Definition. Suppose that $X$ and $Y\subset \mathbb{P}^n$ are two irreducible varieties and that their intersection has irreducible components $Z_i$. We say that $X$ and $Y$ intersect generically transversally if, for each $i$, $X$ and $Y$ intersect transversally at a general point $p_i\in Z_i$, i.e., are smooth at $p_i$ with tangent spaces spanning $\mathbb{T}_{p_i}({\mathbb{P}}^n)$ (the tangent space to $\mathbb{P}^n$ at $p_i$.)

Theorem 5 (Bezout)   Let $X$ and $Y\subset \mathbb{P}^n$ be subvarieties of pure dimensions $k$ and $l$ with $k+l\geq n$, and suppose they intersect generically transversely. Then

deg$$\,(X\cap Y)=$$deg$$(X)\cdot$$   deg$$(Y).$$

In particular, if $k+l=n$, this says that $X\cap Y$ will consist of deg$(X)\cdot$   deg$(Y)$ points.

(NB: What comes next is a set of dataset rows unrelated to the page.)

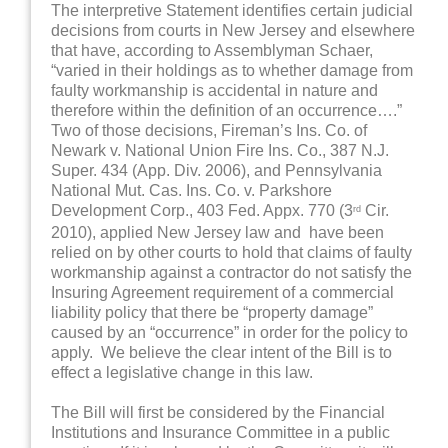
The interpretive Statement identifies certain judicial
decisions from courts in New Jersey and elsewhere
that have, according to Assemblyman Schaer,
“varied in their holdings as to whether damage from
faulty workmanship is accidental in nature and
therefore within the definition of an occurrence….”
Two of those decisions, Fireman’s Ins. Co. of
Newark v. National Union Fire Ins. Co., 387 N.J.
Super. 434 (App. Div. 2006), and Pennsylvania
National Mut. Cas. Ins. Co. v. Parkshore
Development Corp., 403 Fed. Appx. 770 (3
Cir.
rd
2010), applied New Jersey law and have been
relied on by other courts to hold that claims of faulty
workmanship against a contractor do not satisfy the
Insuring Agreement requirement of a commercial
liability policy that there be “property damage”
caused by an “occurrence” in order for the policy to
apply. We believe the clear intent of the Bill is to
effect a legislative change in this law.
The Bill will first be considered by the Financial
Institutions and Insurance Committee in a public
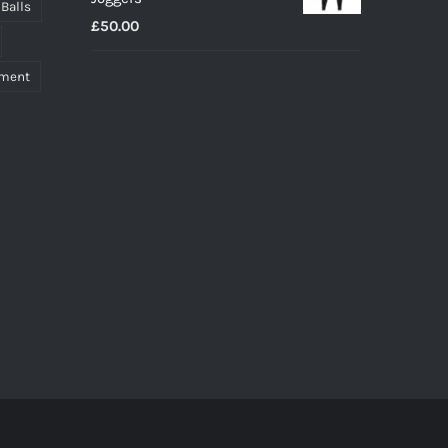
through
 Balls
£
50.00
£27.00
pment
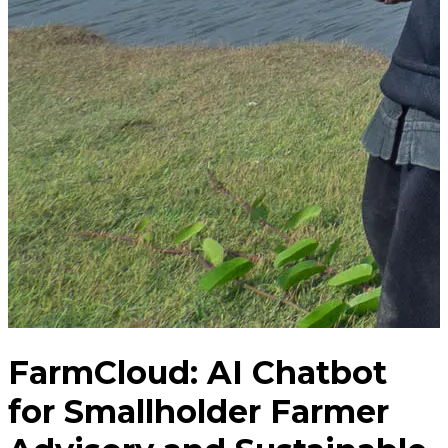
FarmCloud: AI Chatbot
for Smallholder Farmer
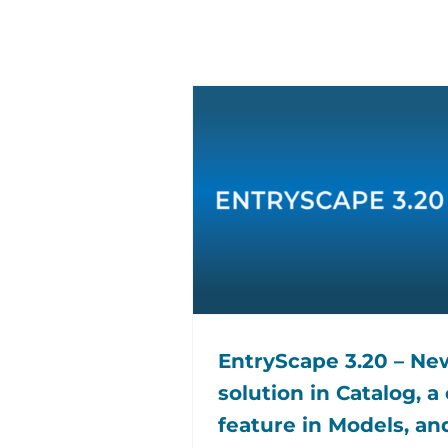
EntryScape 3.20 – N
solution in Catalog, a
feature in Models, an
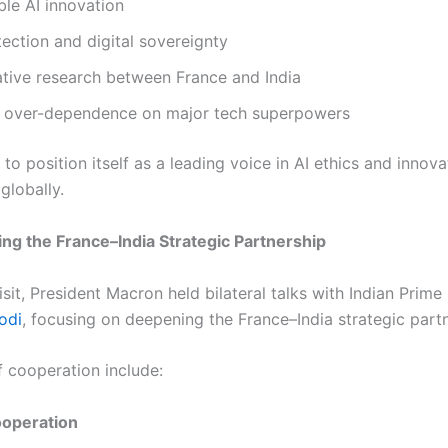
le AI innovation
ection and digital sovereignty
ative research between France and India
 over-dependence on major tech superpowers
to position itself as a leading voice in AI ethics and innova
globally.
ng the France–India Strategic Partnership
isit, President Macron held bilateral talks with Indian Prime
odi
, focusing on deepening the France–India strategic partn
f cooperation include:
operation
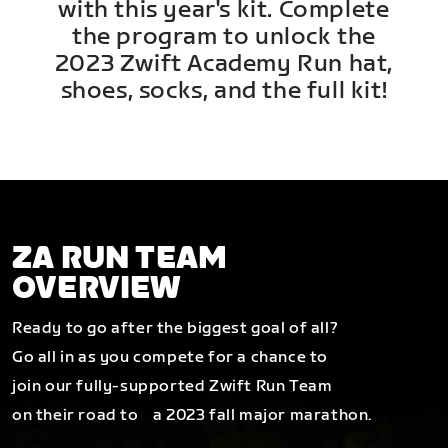
with this year's kit. Complete
the program to unlock the
2023 Zwift Academy Run hat,
shoes, socks, and the full kit!
ZA RUN TEAM
OVERVIEW
Ready to go after the biggest goal of all?
Go all in as you compete for a chance to
join our fully-supported Zwift Run Team
on their road to a 2023 fall major marathon.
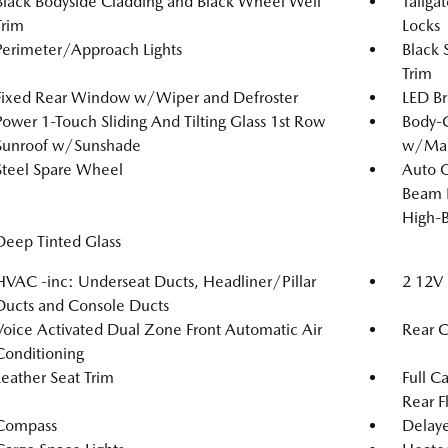
Black Bodyside Cladding and Black Wheel Well
Tailga
Trim
Locks
Perimeter/Approach Lights
Black 
Trim
Fixed Rear Window w/Wiper and Defroster
LED Br
Power 1-Touch Sliding And Tilting Glass 1st Row
Body-C
Sunroof w/Sunshade
w/Manu
Steel Spare Wheel
Auto 
Beam 
High-
Deep Tinted Glass
HVAC -inc: Underseat Ducts, Headliner/Pillar
2 12V 
Ducts and Console Ducts
Voice Activated Dual Zone Front Automatic Air
Rear C
Conditioning
Leather Seat Trim
Full C
Rear F
Compass
Delaye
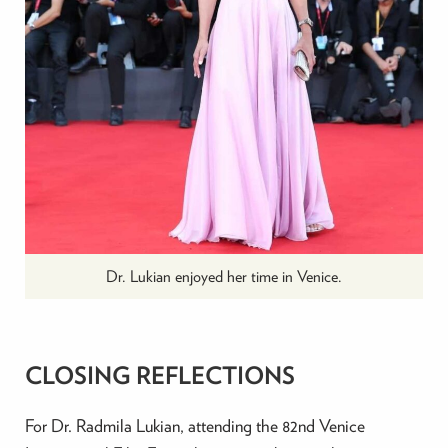
Dr. Lukian enjoyed her time in Venice.
CLOSING REFLECTIONS
For Dr. Radmila Lukian, attending the 82nd Venice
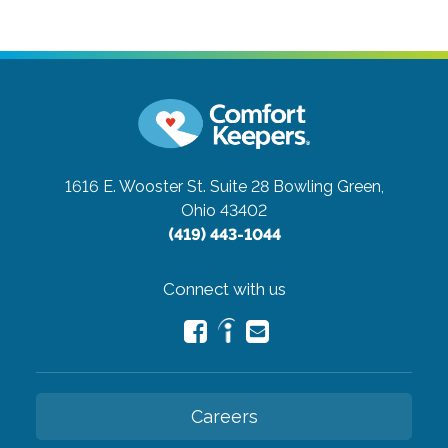
1616 E. Wooster St. Suite 28
Bowling Green,
Ohio 43402
(419) 443-1044
Connect with us
Careers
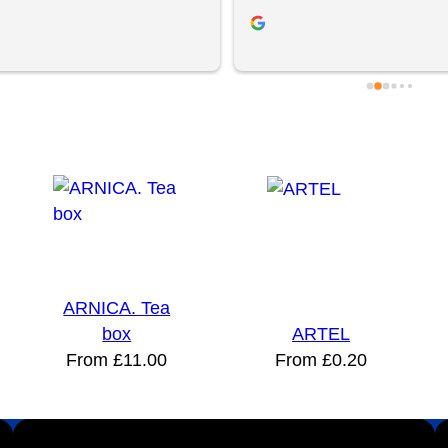
filling and product quality. Great 
to try YBS because of previous
ervice and exceptional 
experiences but they came 
. Be sure to visit them!
recommended. We had a free s
session with Jordan and Brad, 
helped us make a physical mar
campaign and supplied the pro
clients loved the gifts! We will 
again. Thanks chaps!
ARNICA. Tea
box
ARTEL
From
£
11.00
From
£
0.20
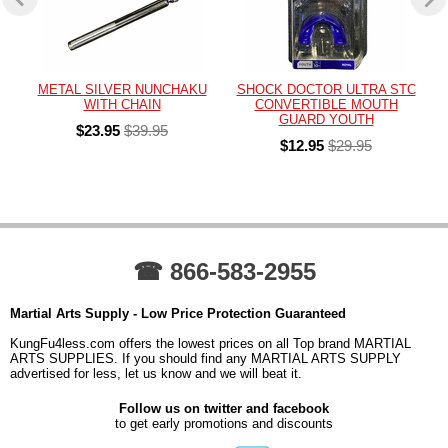
METAL SILVER NUNCHAKU
SHOCK DOCTOR ULTRA STC
WITH CHAIN
CONVERTIBLE MOUTH
GUARD YOUTH
$23.95
$39.95
$12.95
$29.95
☎ 866-583-2955
Martial Arts Supply - Low Price Protection Guaranteed
KungFu4less.com offers the lowest prices on all Top brand MARTIAL
ARTS SUPPLIES. If you should find any MARTIAL ARTS SUPPLY
advertised for less, let us know and we will beat it.
Follow us on twitter and facebook
to get early promotions and discounts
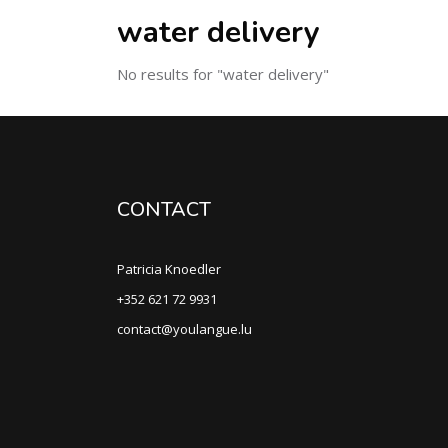
water delivery
No results for "water delivery"
CONTACT
Patricia Knoedler
+352 621 72 9931
contact@youlangue.lu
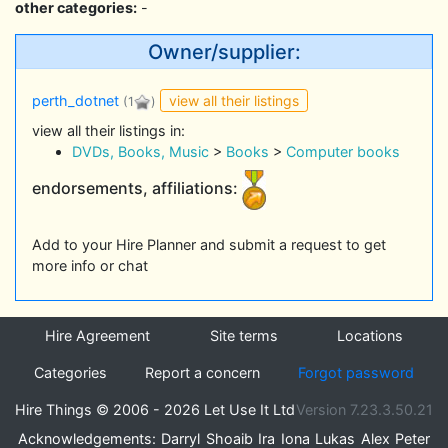
other categories:
-
Owner/supplier:
view all their listings
perth_dotnet
(1
)
view all their listings in:
DVDs, Books, Music
>
Books
>
Computer books
endorsements, affiliations:
Add to your Hire Planner and submit a request to get
more info or chat
Hire Agreement
Site terms
Locations
Categories
Report a concern
Forgot password
Hire Things © 2006 - 2026 Let Use It Ltd
Version 7.23.3.50.21
Acknowledgements:
Darryl
Shoaib
Ira
Iona
Lukas
Alex
Peter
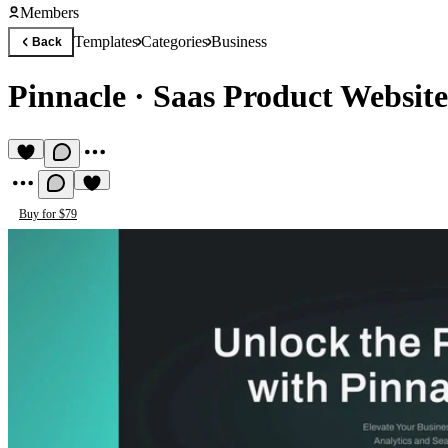
Members
Templates
Categories
Business
Back
Pinnacle
·
Saas Product Website
Buy for $79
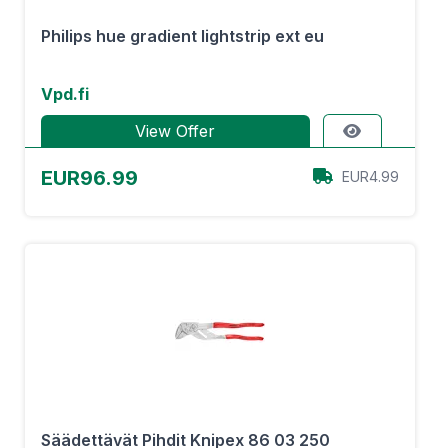
Philips hue gradient lightstrip ext eu
Vpd.fi
View Offer
EUR96.99
EUR4.99
Säädettävät Pihdit Knipex 86 03 250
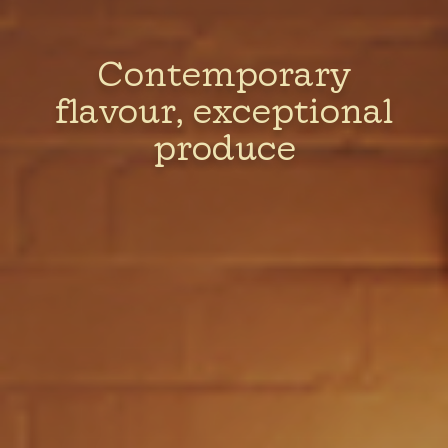
Contemporary
flavour, exceptional
produce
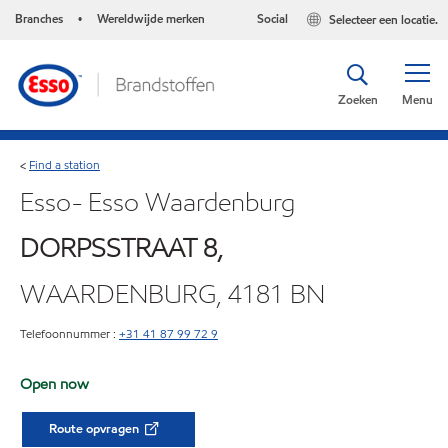
Branches
Wereldwijde merken
Social
Selecteer een locatie.
•
Zoeken
Menu
Find a station
<
Esso- Esso Waardenburg
DORPSSTRAAT 8,
WAARDENBURG, 4181 BN
Telefoonnummer :
+31 41 87 99 72 9
Open now
Route opvragen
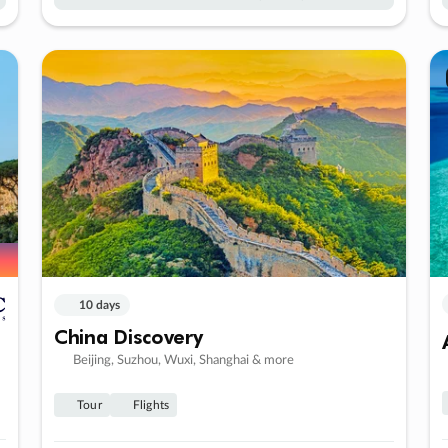
10 days
China Discovery
Beijing, Suzhou, Wuxi, Shanghai & more
Tour
Flights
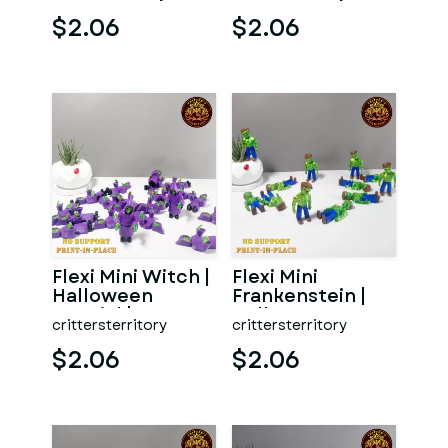
Special | No
support | Print in
support | Print
P
$2.06
$2.06
Flexi Mini Witch |
Flexi Mini
Halloween
Frankenstein |
Special | No
Halloween
crittersterritory
crittersterritory
support | Print in
Special | No
Pla
support | Print
$2.06
$2.06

A pair of pure-dimensional varieties $X$ and $Y\subset \mathbb{P}^n$ intersect properly if their intersection has the expected dimension, i.e.,

dim$$(X\cap Y)=$$dim$$(X)+$$dim$$(Y)-n.$$

Theorem 6   If $X$ and $Y$ intersect properly,

deg$$(X)\cdot$$   deg$$(Y)=\sum m_Z(X,Y)\cdot$$   deg$$(Z)$$

where the sum is over all irreducible subvarieties $Z$ of the appropriate dimension (in effect, over all irreducible components $Z$ of $X\cap Y$). Here $m_Z(X,Y)$ is the intersection multiplicity of $X$ and $Y$ along $Z$:

1.

$m_Z(X,Y)\geq 1$ for all $Z\subset X\cap Y$ ( $m_Z(X,Y)=0$ otherwise.)

2.

$m_Z(X,Y)=1$ if $X$ and $Y$ intersect transversely at a general point of $Z$.

3.

$m_Z(X,Y)$ is additive, i.e. $m_Z(X\cup X^{\prime},Y)= m_Z(X,Y)+m_Z(X^{\prime},Y)$ for any $X$ and $X^{\prime}$ as long as all three numbers are defined and $X$ and $X^{\prime}$ have no common components.

In particular, for any subvarieties $X$ and $Y$ of pure dimension in $\mathbb{P}^n$ intersecting properly:

deg$$(X\cap Y)\leq$$   deg$$(X)\cdot$$   deg$$(Y).$$